Trans folks are asking: What are the biggest misconceptions about trans people?

Even well-meaning cis folks make mistakes when it comes to being allies to trans people. Often, they believe in stereotypes or simply lack understanding of what being trans is like in reality. That’s why one user took to Reddit with a post titled, “What are the biggest misconceptions about trans people you’ve heard from allies?” The poster wrote they were developing a speech for their company for Pride Month to help their cis coworkers become better allies to trans folks. 

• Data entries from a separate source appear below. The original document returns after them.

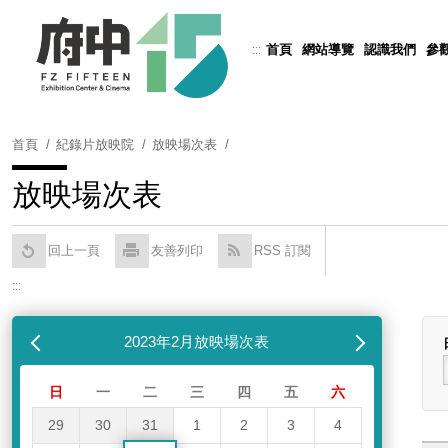
跳
到
首頁
網站導覽
認識我們
參
:::
Powered by
Translate
主
要
內
容
首頁
紀錄片放映院
放映場次表
區
塊
放映場次表
回上一頁
友善列印
RSS 訂閱
:::
跳過放映場次表
列表
月
2023年2月放映場次表
下個月
日
一
二
三
四
五
六
29
30
31
1
2
3
4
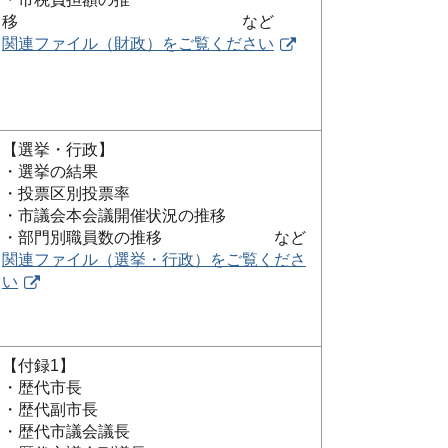
移 など
関連ファイル（財政）をご覧ください
【選挙・行政】
・選挙の結果
・投票区別投票率
・市議会本会議開催状況の推移
・部門別職員数の推移 など
関連ファイル（選挙・行政）をご覧くださ
い
【付録1】
・歴代市長
・歴代副市長
・歴代市議会議長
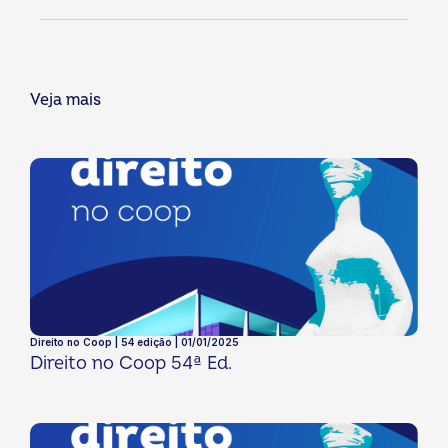
Veja mais
Direito no Coop | 54 edição | 01/01/2025
Direito no Coop 54ª Ed.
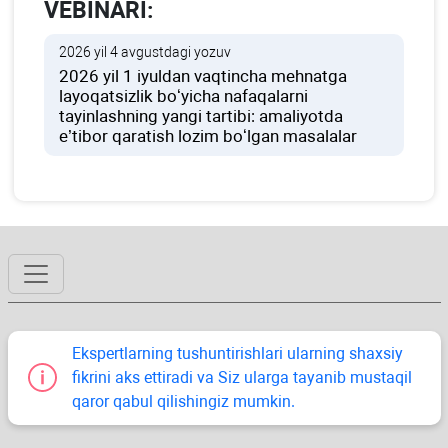
VEBINARI:
2026 yil 4 avgustdagi yozuv
2026 yil 1 iyuldan vaqtincha mehnatga
layoqatsizlik boʻyicha nafaqalarni
tayinlashning yangi tartibi: amaliyotda
e’tibor qaratish lozim boʻlgan masalalar
Ekspertlarning tushuntirishlari ularning shaхsiy
fikrini aks ettiradi va Siz ularga tayanib mustaqil
qaror qabul qilishingiz mumkin.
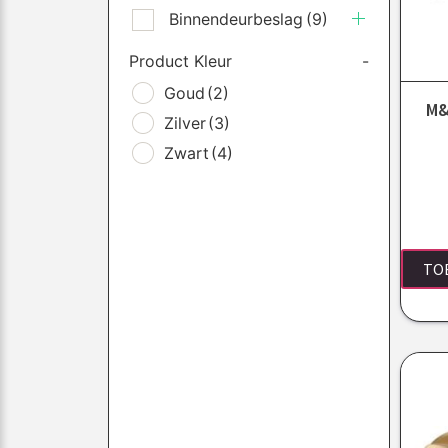
Binnendeurbeslag
(9)
Product Kleur
-
Goud
(2)
M&
Zilver
(3)
Zwart
(4)
TO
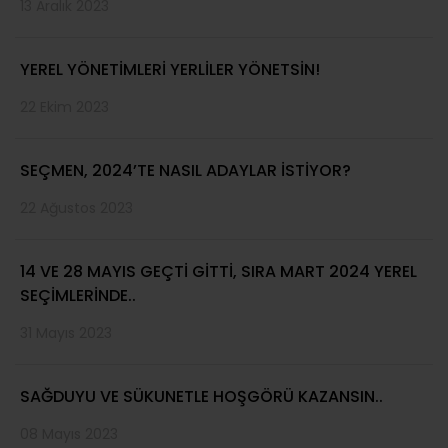
13 Aralık 2023
YEREL YÖNETİMLERİ YERLİLER YÖNETSİN!
22 Ekim 2023
SEÇMEN, 2024’TE NASIL ADAYLAR İSTİYOR?
22 Ağustos 2023
14 VE 28 MAYIS GEÇTİ GİTTİ, SIRA MART 2024 YEREL
SEÇİMLERİNDE..
31 Mayıs 2023
SAĞDUYU VE SÜKUNETLE HOŞGÖRÜ KAZANSIN..
08 Mayıs 2023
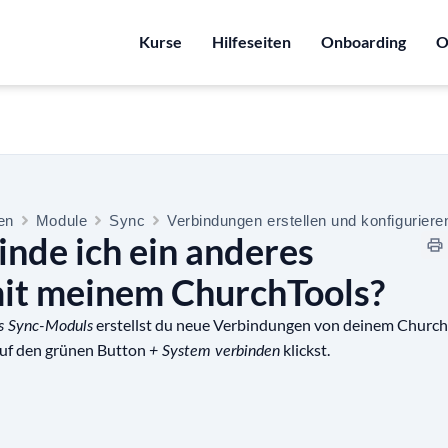
Kurse
Hilfeseiten
Onboarding
O
ten
Module
Sync
Verbindungen erstellen und konfiguriere
nde ich ein anderes
it meinem ChurchTools?
erstellst du neue Verbindungen von deinem Church
es Sync-Moduls
uf den grünen Button
klickst.
+ System verbinden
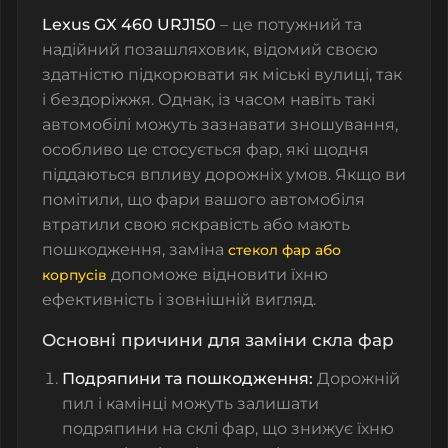
Lexus GX 460 URJ150
– це потужний та
надійний позашляховик, відомий своєю
здатністю підкорювати як міські вулиці, так
і бездоріжжя. Однак, із часом навіть такі
автомобілі можуть зазнавати зношування,
особливо це стосується фар, які щодня
піддаються впливу дорожніх умов. Якщо ви
помітили, що фари вашого автомобіля
втратили свою яскравість або мають
пошкодження, заміна
стекол фар або
допоможе відновити їхню
корпусів
ефективність і зовнішній вигляд.
Основні причини для заміни скла фар
Подряпини та пошкодження:
Дорожній
пил і камінці можуть залишати
подряпини на
склі фар
, що знижує їхню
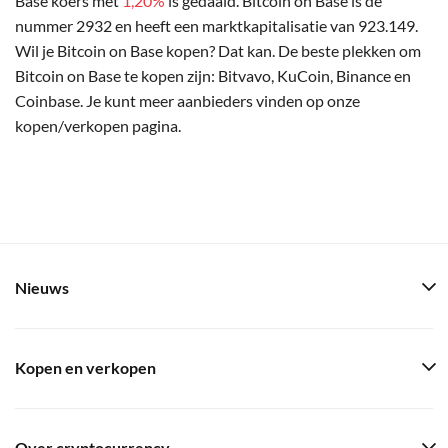
Base koers met
1,20%
is gedaald. Bitcoin on Base is de
nummer 2932 en heeft een marktkapitalisatie van 923.149.
Wil je Bitcoin on Base kopen? Dat kan. De beste plekken om
Bitcoin on Base te kopen zijn: Bitvavo, KuCoin, Binance en
Coinbase. Je kunt meer aanbieders vinden op onze
kopen/verkopen pagina.
Nieuws
Kopen en verkopen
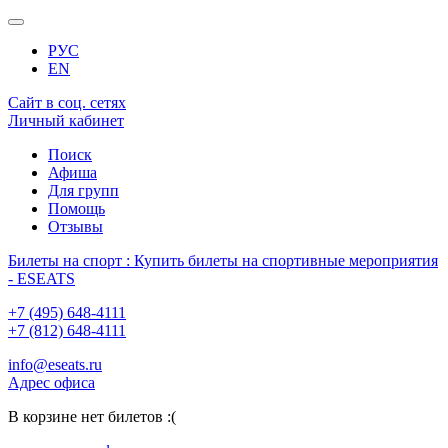
РУС
EN
Сайт в соц. сетях
Личный кабинет
Поиск
Афиша
Для групп
Помощь
Отзывы
Билеты на спорт : Купить билеты на спортивные мероприятия
- ESEATS
+7 (495) 648-4111
+7 (812) 648-4111
info@eseats.ru
Адрес офиса
В корзине нет билетов :(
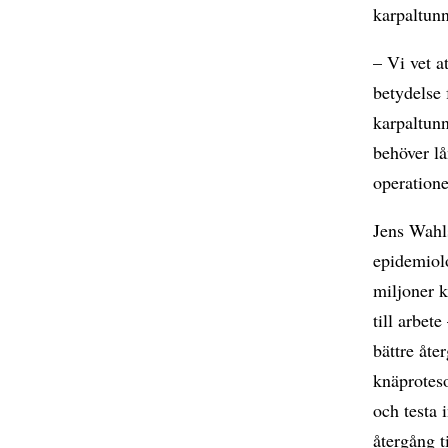
karpaltun
– Vi vet a
betydelse
karpaltunn
behöver lå
operatione
Jens Wahls
epidemiolo
miljoner k
till arbet
bättre åter
knäprotes
och testa 
återgång t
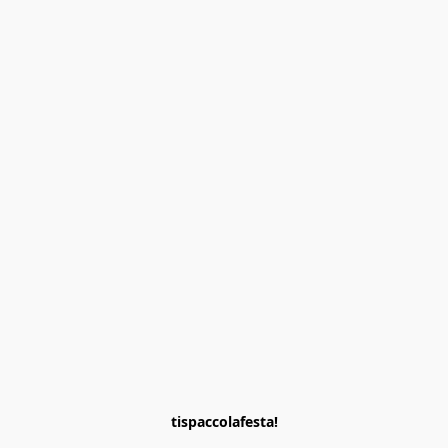
tispaccolafesta!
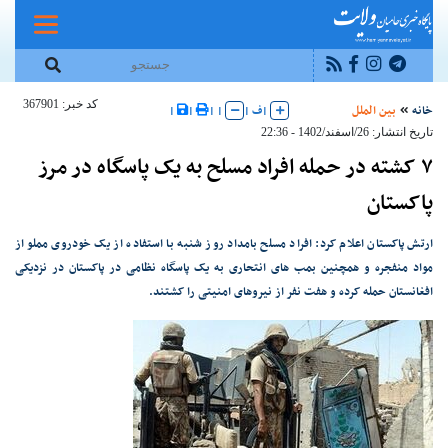
کد خبر: 367901
خانه
بین الملل
|
ف
|
|
|
|
|
تاریخ انتشار: 26/اسفند/1402 - 22:36
۷ کشته در حمله افراد مسلح به یک پاسگاه در مرز
پاکستان
ارتش پاکستان اعلام کرد: افراد مسلح بامداد روز شنبه با استفاده از یک خودروی مملو از
مواد منفجره و همچنین بمب های انتحاری به یک پاسگاه نظامی در پاکستان در نزدیکی
افغانستان حمله کرده و هفت نفر از نیروهای امنیتی را کشتند.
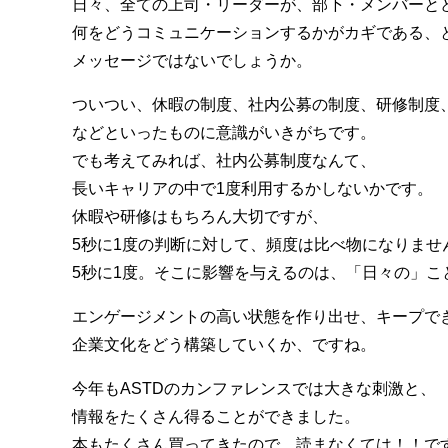
日々、全ての上司・リーダーが、部下・メンバーと
何をどうコミュニケーションするかがカギである、
メッセージではないでしょうか。
ついつい、休暇の制度、社内公募の制度、研修制度
などといったものに意識がいきがちです。
でも考えてみれば、社内公募制度なんて、
長いキャリアの中で1度利用するかしないかです。
休暇や研修はもちろん大切ですが、
5秒に1度の判断に対して、頻度は比べ物になりませ
5秒に1度。そこに影響を与えるのは、「日々の」こ
エンゲージメントの高い状態を作り出せ、キープで
企業文化をどう構築していくか、ですね。
今年もASTDのカンファレンスでは大きな刺激と、
情報をたくさん得ることができました。
本もたくさん買ってきたので、読まなくては！！で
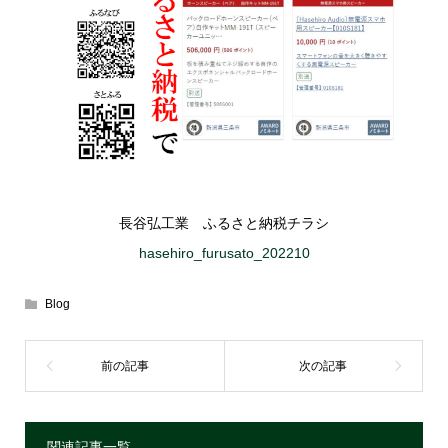
長谷弘工業 ふるさと納税チラシ
hasehiro_furusato_202210
Blog
関連記事一覧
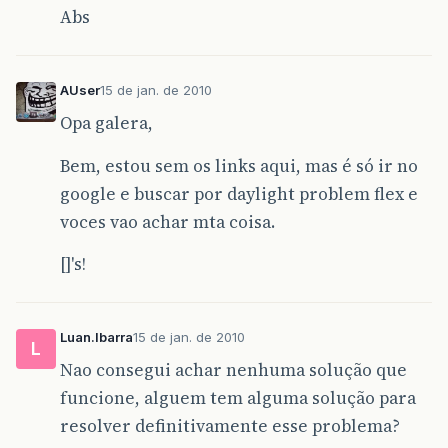
Abs
AUser
15 de jan. de 2010
Opa galera,
Bem, estou sem os links aqui, mas é só ir no
google e buscar por daylight problem flex e
voces vao achar mta coisa.
[]'s!
Luan.Ibarra
15 de jan. de 2010
L
Nao consegui achar nenhuma solução que
funcione, alguem tem alguma solução para
resolver definitivamente esse problema?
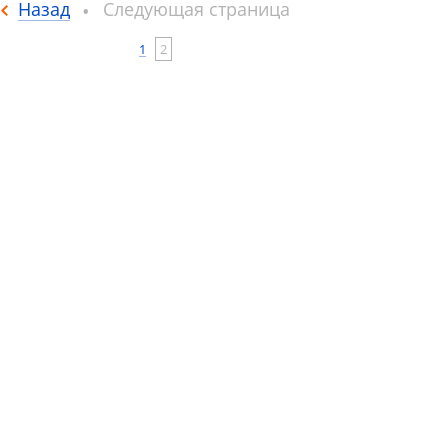
Назад
Следующая страница
1
2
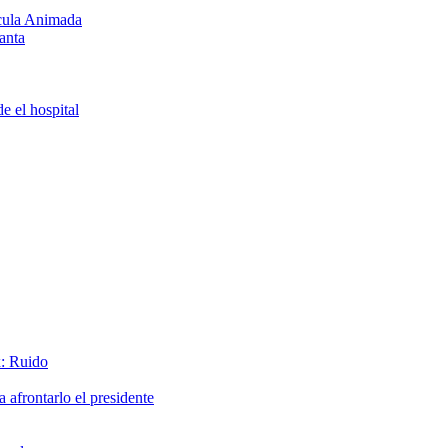
ícula Animada
anta
e el hospital
x: Ruido
afrontarlo el presidente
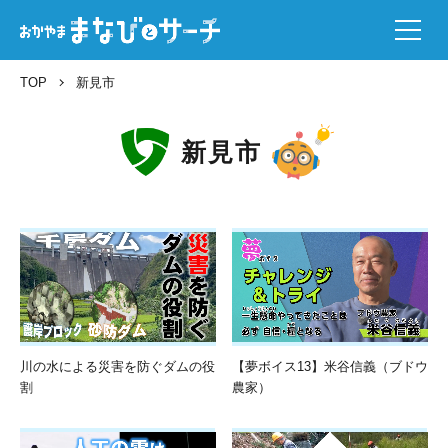
TOP
新見市
新見市
川の水による災害を防ぐダムの役
【夢ボイス13】米谷信義（ブドウ
割
農家）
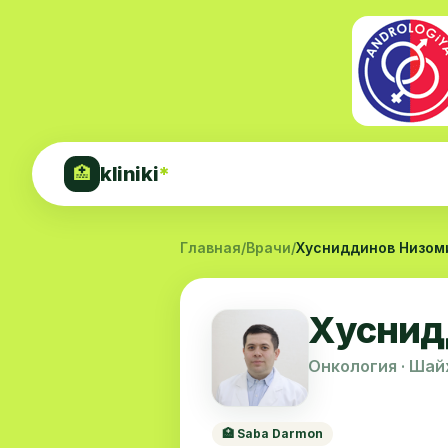
kliniki
*
🏥
Главная
/
Врачи
/
Хусниддинов Низом
Хуснид
Онкология · Шай
🏥 Saba Darmon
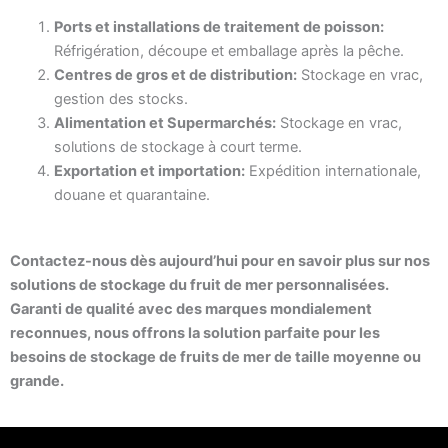
Ports et installations de traitement de poisson:
Réfrigération, découpe et emballage après la pêche.
Centres de gros et de distribution:
Stockage en vrac,
gestion des stocks.
Alimentation et Supermarchés:
Stockage en vrac,
solutions de stockage à court terme.
Exportation et importation:
Expédition internationale,
douane et quarantaine.
Contactez-nous dès aujourd’hui pour en savoir plus sur nos
solutions de stockage du fruit de mer personnalisées.
Garanti de qualité avec des marques mondialement
reconnues, nous offrons la solution parfaite pour les
besoins de stockage de fruits de mer de taille moyenne ou
grande.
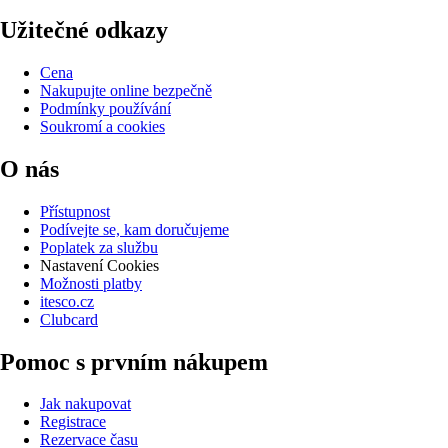
Užitečné odkazy
Cena
Nakupujte online bezpečně
Podmínky používání
Soukromí a cookies
O nás
Přístupnost
Podívejte se, kam doručujeme
Poplatek za službu
Nastavení Cookies
Možnosti platby
itesco.cz
Clubcard
Pomoc s prvním nákupem
Jak nakupovat
Registrace
Rezervace času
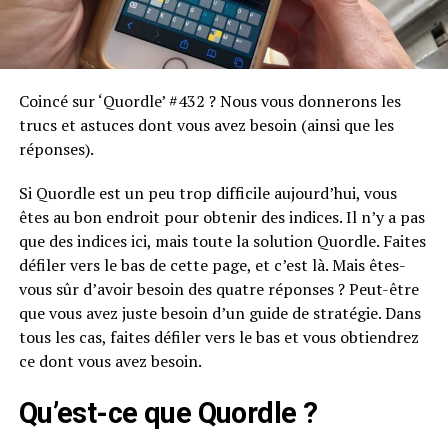
Coincé sur ‘Quordle’ #432 ? Nous vous donnerons les
trucs et astuces dont vous avez besoin (ainsi que les
réponses).
Si Quordle est un peu trop difficile aujourd’hui, vous
êtes au bon endroit pour obtenir des indices. Il n’y a pas
que des indices ici, mais toute la solution Quordle. Faites
défiler vers le bas de cette page, et c’est là. Mais êtes-
vous sûr d’avoir besoin des quatre réponses ? Peut-être
que vous avez juste besoin d’un guide de stratégie. Dans
tous les cas, faites défiler vers le bas et vous obtiendrez
ce dont vous avez besoin.
Qu’est-ce que Quordle ?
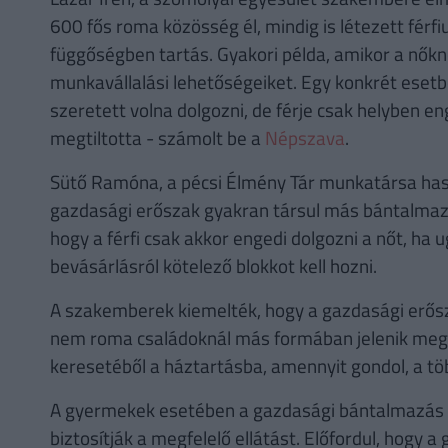
600 fős roma közösség él, mindig is létezett férfi
függőségben tartás. Gyakori példa, amikor a nőkn
munkavállalási lehetőségeiket. Egy konkrét esetb
szeretett volna dolgozni, de férje csak helyben en
megtiltotta - számolt be a
Népszava
.
Sütő Ramóna, a pécsi Élmény Tár munkatársa haso
gazdasági erőszak gyakran társul más bántalmazási
hogy a férfi csak akkor engedi dolgozni a nőt, h
bevásárlásról kötelező blokkot kell hozni.
A szakemberek kiemelték, hogy a gazdasági erős
nem roma családoknál más formában jelenik meg, p
keresetéből a háztartásba, amennyit gondol, a töb
A gyermekek esetében a gazdasági bántalmazás g
biztosítják a megfelelő ellátást. Előfordul, hogy 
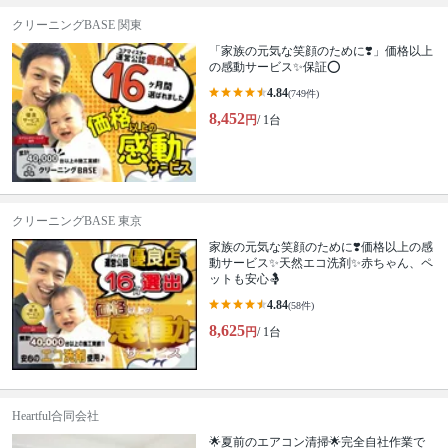
クリーニングBASE 関東
「家族の元気な笑顔のために❣️」価格以上
の感動サービス✨保証⭕️
4.84
(749件)
8,452
円
/ 1台
クリーニングBASE 東京
家族の元気な笑顔のために❣️価格以上の感
動サービス✨天然エコ洗剤✨赤ちゃん、ペ
ットも安心🤱
4.84
(58件)
8,625
円
/ 1台
Heartful合同会社
🌟夏前のエアコン清掃🌟完全自社作業で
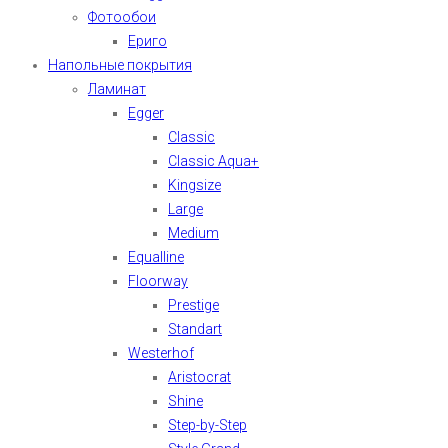
Фотообои
Ериго
Напольные покрытия
Ламинат
Egger
Classic
Classic Aqua+
Kingsize
Large
Medium
Equalline
Floorway
Prestige
Standart
Westerhof
Aristocrat
Shine
Step-by-Step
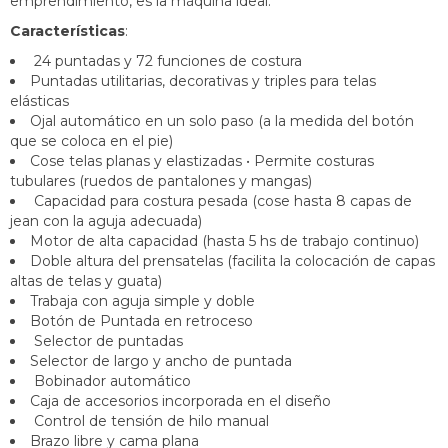
emprendimiento, es la máquina ideal.
Características
:
24 puntadas y 72 funciones de costura
Puntadas utilitarias, decorativas y triples para telas
elásticas
Ojal automático en un solo paso (a la medida del botón
que se coloca en el pie)
Cose telas planas y elastizadas • Permite costuras
tubulares (ruedos de pantalones y mangas)
Capacidad para costura pesada (cose hasta 8 capas de
jean con la aguja adecuada)
Motor de alta capacidad (hasta 5 hs de trabajo continuo)
Doble altura del prensatelas (facilita la colocación de capas
altas de telas y guata)
Trabaja con aguja simple y doble
Botón de Puntada en retroceso
Selector de puntadas
Selector de largo y ancho de puntada
Bobinador automático
Caja de accesorios incorporada en el diseño
Control de tensión de hilo manual
Brazo libre y cama plana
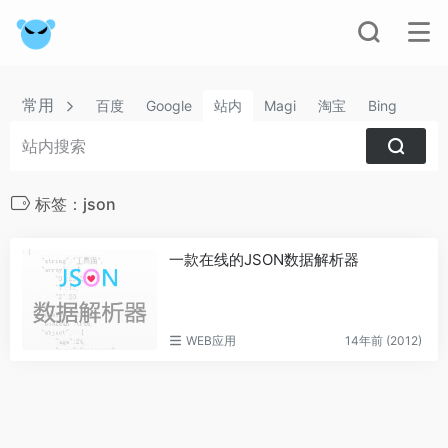
常用
百度
Google
站内
Magi
淘宝
Bing
标签：json
一款在线的JSON数据解析器
WEB应用
14年前 (2012)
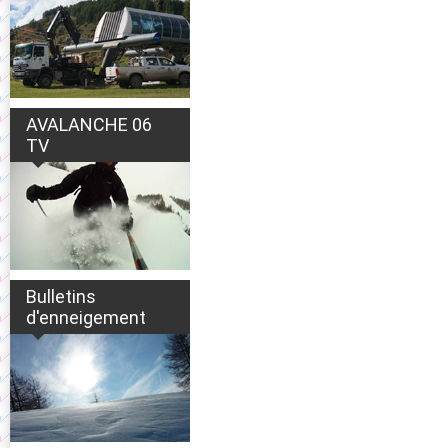
AVALANCHE 06
TV
Bulletins
d'enneigement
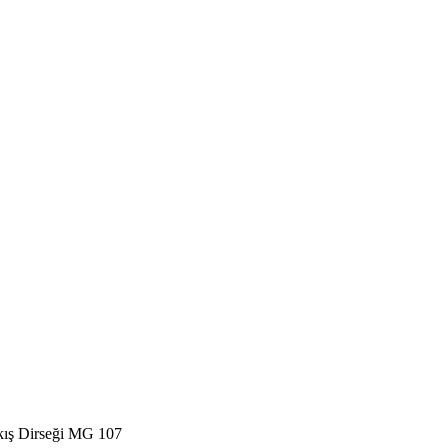
kış Dirseği MG 107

“I’m dedicating a part of my talk to tackling misconceptions about trans people, and since I’m only one person with one lived experience I want to ask you all — the community — for suggestions of what misconceptions I should debunk,” they wrote. 

Trans folks were quick to respond with the misconceptions they run into the most often in their day-to-day lives. Several pointed out that cis people don’t understand how impactful hormone replacement therapy can be, and how many physical changes trans people can go through without any surgery.

“‘So where did you go for your breasts surgery’ is an almost too common question,” wrote one commenter. “People get really confused when I say that I grew them myself.”

“I had a relative totally not understand that my breasts and hips are real (not padding or surgery),” agreed another.

That goes the other way, too — some things can’t be changed by HRT alone. “The idea that estrogen makes your voice higher,” for one, as another commenter pointed out.

Other commenters focused on the fact that every trans person’s story and identity is unique, so generalizations will always fall flat.

“That we’re a monolith — all understanding ourselves in the same way, all having known since we were 4, all wanting the same things out of transition,” one person commented.

“We’ve all got blue hair and are notably trans,” shared another. “I think it’s funny that there’s this huge shock though since supposedly trans people are loud and you can pick them out in a crowd… and they never pass (all misconceptions people have that are really untrue).”

Some folks focused on the nature of their trans identities, including whether being trans requires physically transitioning and how being nonbinary fits into the trans umbrella.

“Many people think transitioning is what makes you trans. So you chose to become trans by transitioning,” one person shared. “But trans people were always trans from birth. Transitioning just helps dealing with being trans.”

“That being nonbinary is political, and that it’s not ‘really’ transgender,” wrote another. “We are part of the trans community. Some of us transition physically and some of us don’t. We are trans because we feel that way, and because we are not cis.”

A final major theme was that trans people’s lives aren’t all about being trans — and beyond that fact, being trans is about so much more than struggle and dealing with transphobia.

“That we want to talk about being trans to random strangers at a bar,” one person commented. “Like, I’m just trying to eat, drink, and watch the NBA finals, not have a discussion about my life. I know people are curious, but we’ve had the internet too long for people to still be uneducated about a subject that they are curious about.”

“Hyper focusing on the struggles the trans community goes through sometimes can be a little misleading in the sense that the trans identity is being made into one and the same with hardship,” wrote another commenter (who noted they themself are a cis ally, not a trans person). “It’s important to acknowledge trans people can live happily, their trans identity is only one essence in the whole universe within them, and their existence does not necessarily revolve around conflict/struggle/pain and most importantly, it should not.”